Saved entries
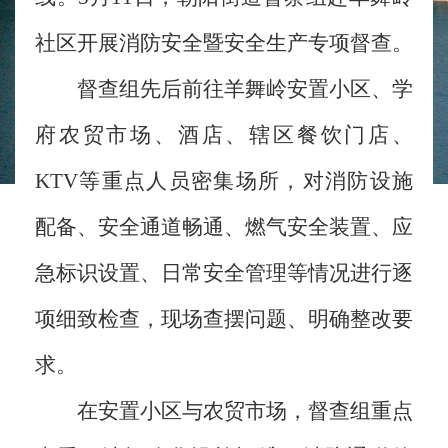
社区开展消防安全暨安全生产专项督查。
督查组先后前往羊舞岭安置小区、学
府农贸市场、酒店、辖区餐饮门店、
KTV等重点人员密集场所，对消防设施
配备、安全通道畅通、燃气安全装置、应
急标识设置、日常安全管理等情况进行逐
项细致检查，现场查摆问题、明确整改要
求。
在安置小区与农贸市场，督查组重点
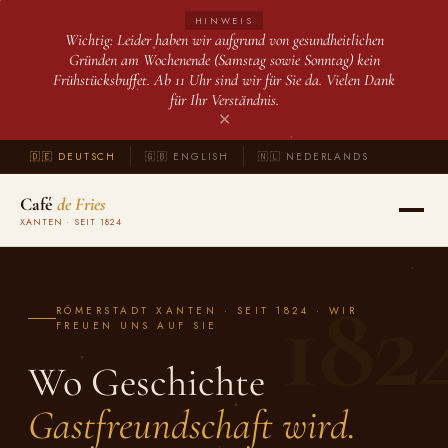
HINWEIS
Wichtig: Leider haben wir aufgrund von gesundheitlichen
Gründen am Wochenende (Samstag sowie Sonntag) kein
Frühstücksbuffet. Ab 11 Uhr sind wir für Sie da. Vielen Dank
für Ihr Verständnis.
✕
🇩🇪 DEUTSCH
🇬🇧 ENGLISH
🇳🇱 NEDERLANDS
Café
de Fries
XANTEN · SEIT 1824
182
RÖMERSTADT XANTEN · SEIT 1824 · WIR
FREUEN UNS AUF SIE
Wo Geschichte
Gastfreundschaft wird.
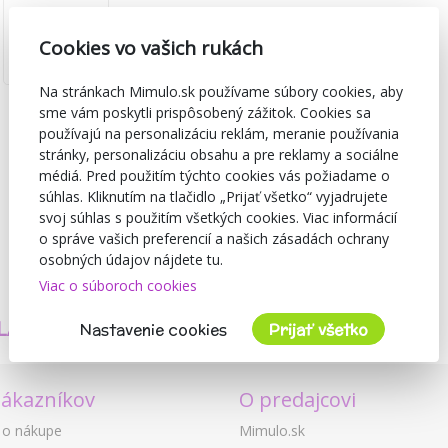
Cookies vo vašich rukách
Na stránkach Mimulo.sk používame súbory cookies, aby
sme vám poskytli prispôsobený zážitok. Cookies sa
používajú na personalizáciu reklám, meranie používania
stránky, personalizáciu obsahu a pre reklamy a sociálne
médiá. Pred použitím týchto cookies vás požiadame o
súhlas. Kliknutím na tlačidlo „Prijať všetko“ vyjadrujete
svoj súhlas s použitím všetkých cookies. Viac informácií
o správe vašich preferencií a našich zásadách ochrany
osobných údajov nájdete tu.
Viac o súboroch cookies
TVORÍME
BEZPEČNOSŤ
LASTNÉ PRODUKTY
A KVALITA
Nastavenie cookies
Prijať všetko
zákazníkov
O predajcovi
 o nákupe
Mimulo.sk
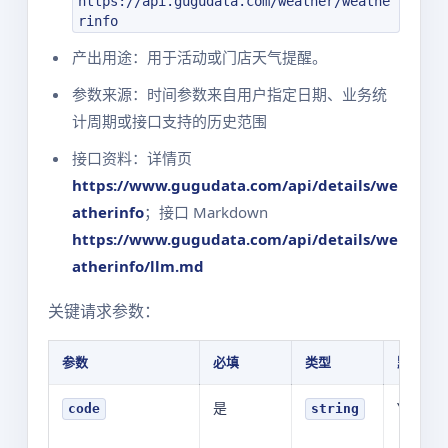
https://api.gugudata.com/weather/weathe
rinfo
产出用途：用于活动或门店天气提醒。
参数来源：时间参数来自用户指定日期、业务统
计周期或接口支持的历史范围
接口资料：详情页
https://www.gugudata.com/api/details/we
atherinfo
；接口 Markdown
https://www.gugudata.com/api/details/we
atherinfo/llm.md
关键请求参数：
参数
必填
类型
默认值
是
YOUR_V
code
string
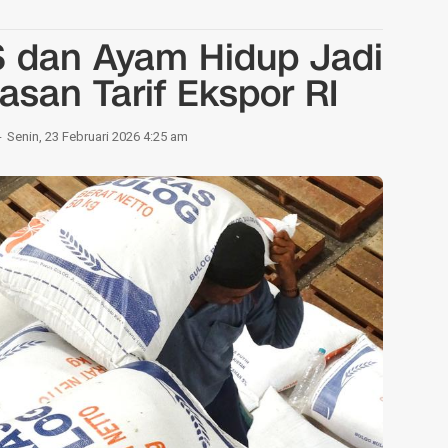
S dan Ayam Hidup Jadi
san Tarif Ekspor RI
Senin, 23 Februari 2026 4:25 am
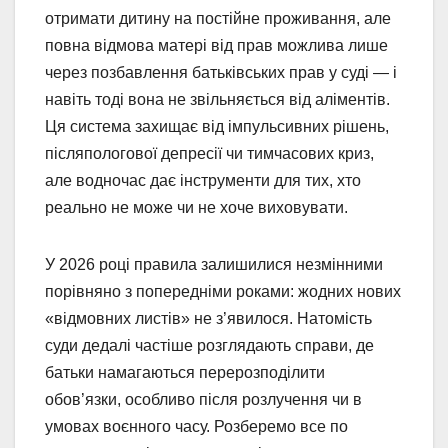
отримати дитину на постійне проживання, але
повна відмова матері від прав можлива лише
через позбавлення батьківських прав у суді — і
навіть тоді вона не звільняється від аліментів.
Ця система захищає від імпульсивних рішень,
післяпологової депресії чи тимчасових криз,
але водночас дає інструменти для тих, хто
реально не може чи не хоче виховувати.
У 2026 році правила залишилися незмінними
порівняно з попередніми роками: жодних нових
«відмовних листів» не з’явилося. Натомість
суди дедалі частіше розглядають справи, де
батьки намагаються перерозподілити
обов’язки, особливо після розлучення чи в
умовах воєнного часу. Розберемо все по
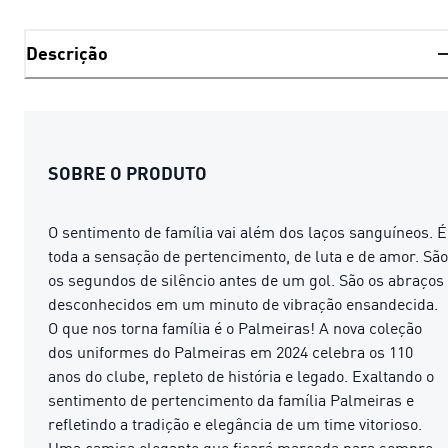
Descrição
SOBRE O PRODUTO
O sentimento de família vai além dos laços sanguíneos. É
toda a sensação de pertencimento, de luta e de amor. São
os segundos de silêncio antes de um gol. São os abraços
desconhecidos em um minuto de vibração ensandecida.
O que nos torna família é o Palmeiras! A nova coleção
dos uniformes do Palmeiras em 2024 celebra os 110
anos do clube, repleto de história e legado. Exaltando o
sentimento de pertencimento da família Palmeiras e
refletindo a tradição e elegância de um time vitorioso.
Uma camisa elegante que ficará marcada para sempre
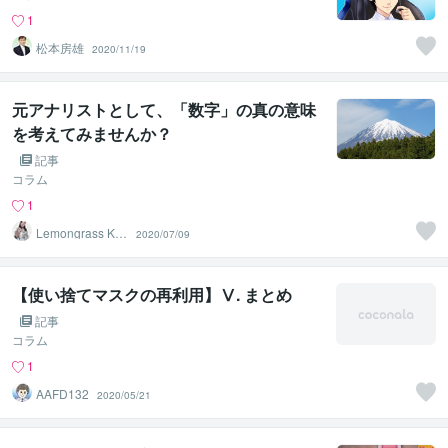
1
松本房雄
2020/11/19
元アナリストとして、「数字」の真の意味
を考えてみませんか？
記事
コラム
1
Lemongrass KIY
2020/07/09
O
【使い捨てマスクの再利用】Ⅴ. まとめ
記事
コラム
1
AAFD132
2020/05/21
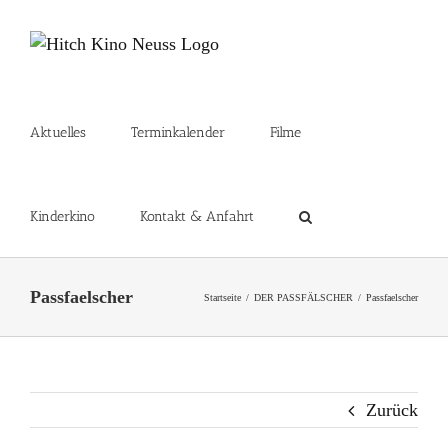
Zum
Inhalt
springen
Aktuelles
Terminkalender
Filme
Kinderkino
Kontakt & Anfahrt
Passfaelscher
Startseite
DER PASSFÄLSCHER
Passfaelscher
Zurück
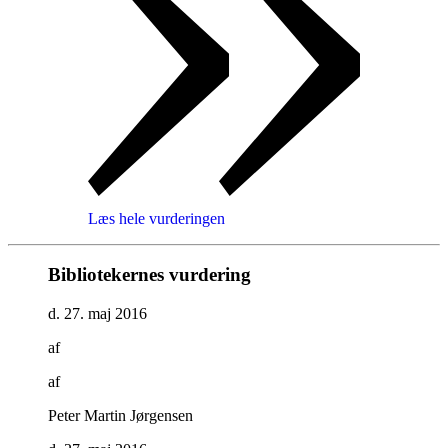
Læs hele vurderingen
Bibliotekernes vurdering
d. 27. maj 2016
af
af
Peter Martin Jørgensen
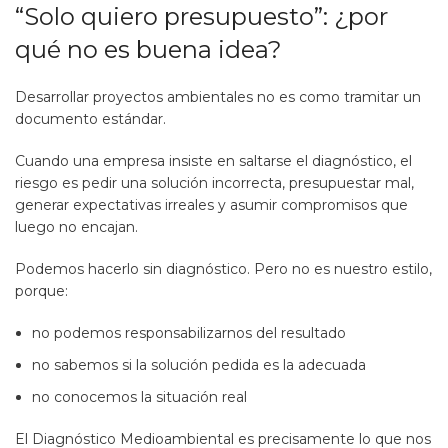
“Solo quiero presupuesto”: ¿por
qué no es buena idea?
Desarrollar proyectos ambientales no es como tramitar un
documento estándar.
Cuando una empresa insiste en saltarse el diagnóstico, el
riesgo es pedir una solución incorrecta, presupuestar mal,
generar expectativas irreales y asumir compromisos que
luego no encajan.
Podemos hacerlo sin diagnóstico. Pero no es nuestro estilo,
porque:
no podemos responsabilizarnos del resultado
no sabemos si la solución pedida es la adecuada
no conocemos la situación real
El Diagnóstico Medioambiental es precisamente lo que nos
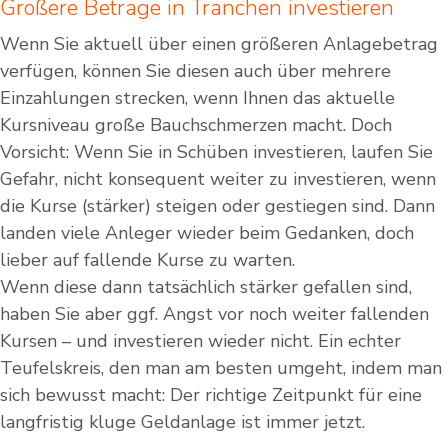
Größere Beträge in Tranchen investieren
Wenn Sie aktuell über einen größeren Anlagebetrag
verfügen, können Sie diesen auch über mehrere
Einzahlungen strecken, wenn Ihnen das aktuelle
Kursniveau große Bauchschmerzen macht. Doch
Vorsicht: Wenn Sie in Schüben investieren, laufen Sie
Gefahr, nicht konsequent weiter zu investieren, wenn
die Kurse (stärker) steigen oder gestiegen sind. Dann
landen viele Anleger wieder beim Gedanken, doch
lieber auf fallende Kurse zu warten.
Wenn diese dann tatsächlich stärker gefallen sind,
haben Sie aber ggf. Angst vor noch weiter fallenden
Kursen – und investieren wieder nicht. Ein echter
Teufelskreis, den man am besten umgeht, indem man
sich bewusst macht: Der richtige Zeitpunkt für eine
langfristig kluge Geldanlage ist immer jetzt.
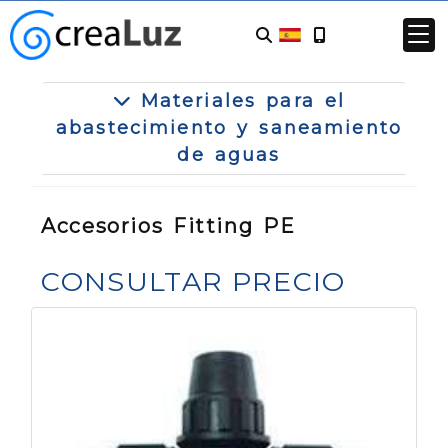
Materiales para el
abastecimiento y saneamiento
de aguas
Accesorios Fitting PE
CONSULTAR PRECIO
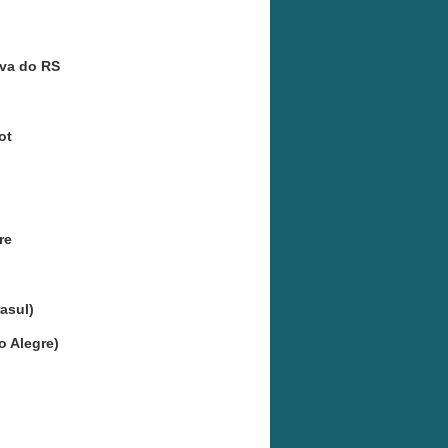
iva do RS
ot
re
asul)
o Alegre)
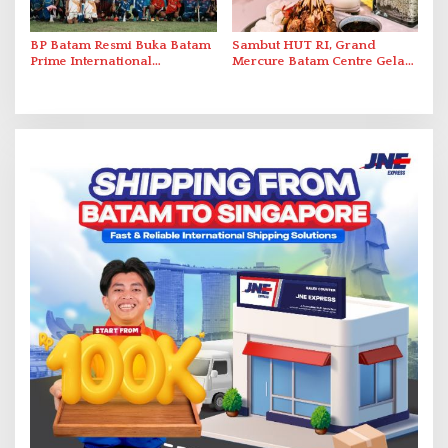
BP Batam Resmi Buka Batam
Sambut HUT RI, Grand
Prime International
Mercure Batam Centre Gelar
Grassroot Football Festival
Promo Kuliner ‘Flavours of
2026 di Stadion Temenggung
Nusantara’
Abdul Jamal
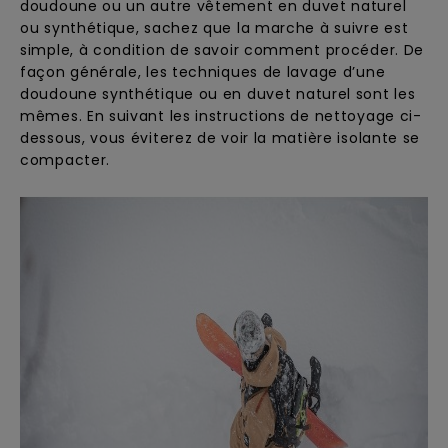
doudoune ou un autre vêtement en duvet naturel
ou synthétique, sachez que la marche à suivre est
simple, à condition de savoir comment procéder. De
façon générale, les techniques de lavage d’une
doudoune synthétique ou en duvet naturel sont les
mêmes. En suivant les instructions de nettoyage ci-
dessous, vous éviterez de voir la matière isolante se
compacter.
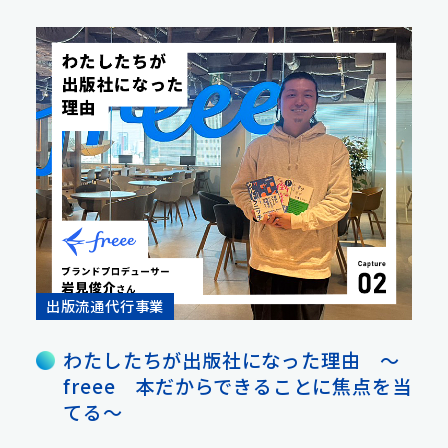
出版流通代行事業
わたしたちが出版社になった理由 ～
freee 本だからできることに焦点を当
てる～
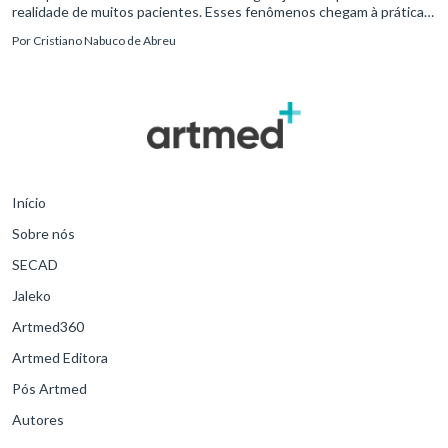
realidade de muitos pacientes. Esses fenômenos chegam à prática
clínica antes de contar com definições consolidadas, instr
Por
Cristiano Nabuco de Abreu
Início
Sobre nós
SECAD
Jaleko
Artmed360
Artmed Editora
Pós Artmed
Autores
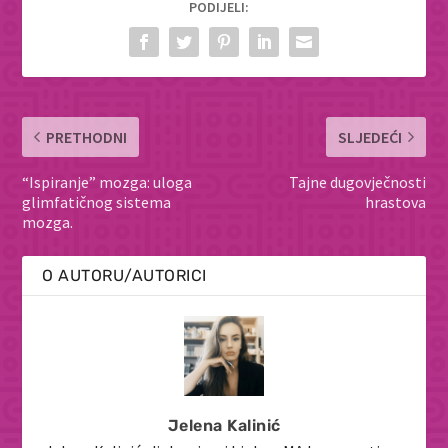
PODIJELI:
PRETHODNI
SLJEDEĆI
“Ispiranje” mozga: uloga
Tajne dugovječnosti
glimfatičnog sistema
hrastova
mozga.
O AUTORU/AUTORICI
Jelena Kalinić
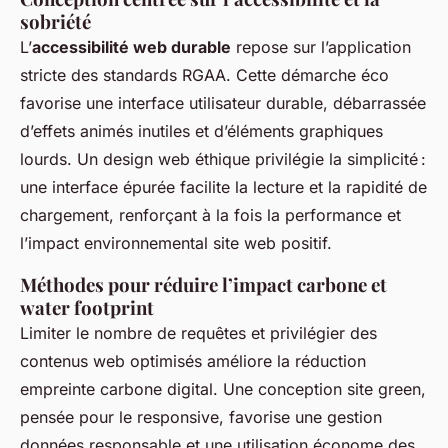
sobriété
L’
accessibilité web durable
repose sur l’application
stricte des standards RGAA. Cette démarche éco
favorise une interface utilisateur durable, débarrassée
d’effets animés inutiles et d’éléments graphiques
lourds. Un design web éthique privilégie la simplicité :
une interface épurée facilite la lecture et la rapidité de
chargement, renforçant à la fois la performance et
l’impact environnemental site web positif.
Méthodes pour réduire l’impact carbone et
water footprint
Limiter le nombre de requêtes et privilégier des
contenus web optimisés améliore la réduction
empreinte carbone digital. Une conception site green,
pensée pour le responsive, favorise une gestion
données responsable et une utilisation économe des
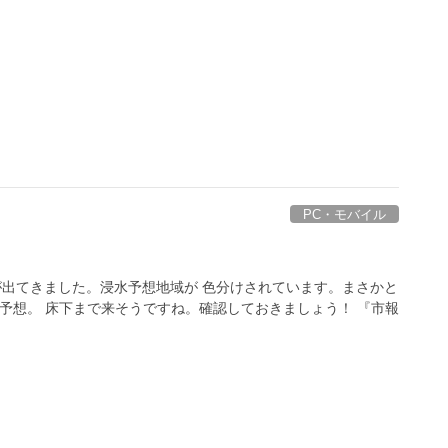
PC・モバイル
が出てきました。浸水予想地域が 色分けされています。まさかと
の予想。 床下まで来そうですね。確認しておきましょう！ 『市報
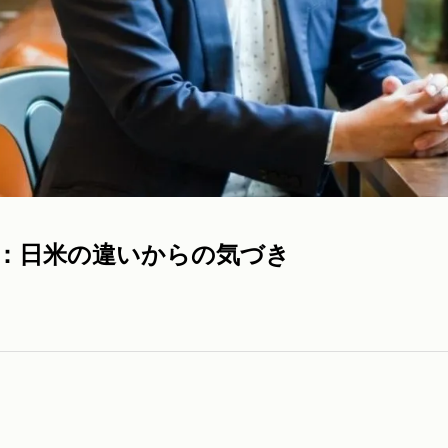
：日米の違いからの気づき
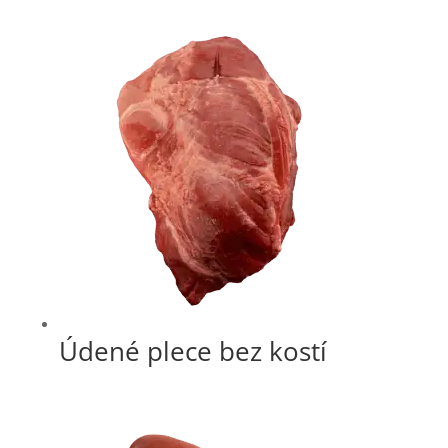
Údené plece bez kostí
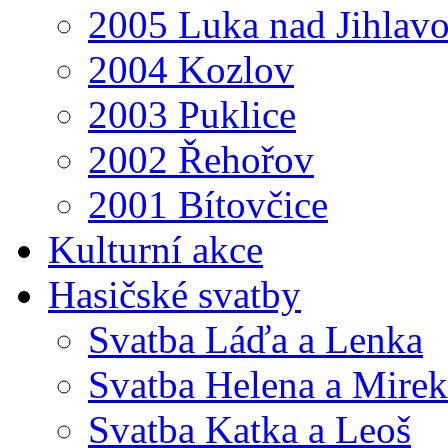
2005 Luka nad Jihlav
2004 Kozlov
2003 Puklice
2002 Řehořov
2001 Bítovčice
Kulturní akce
Hasičské svatby
Svatba Láďa a Lenka
Svatba Helena a Mirek
Svatba Katka a Leoš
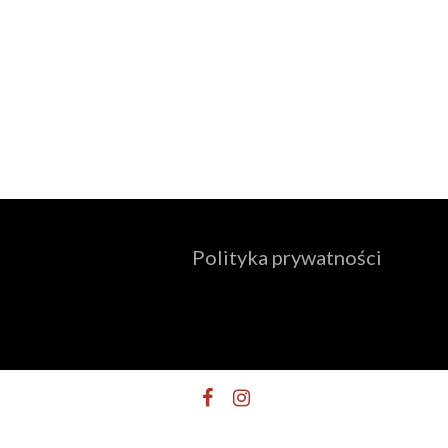
Polityka prywatności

Work to be completed:
The result should be every line that contains "para", copied from the entries.

Result for this exercise:
Uma camisa elegante que ficará marcada para sempre
Materiales para el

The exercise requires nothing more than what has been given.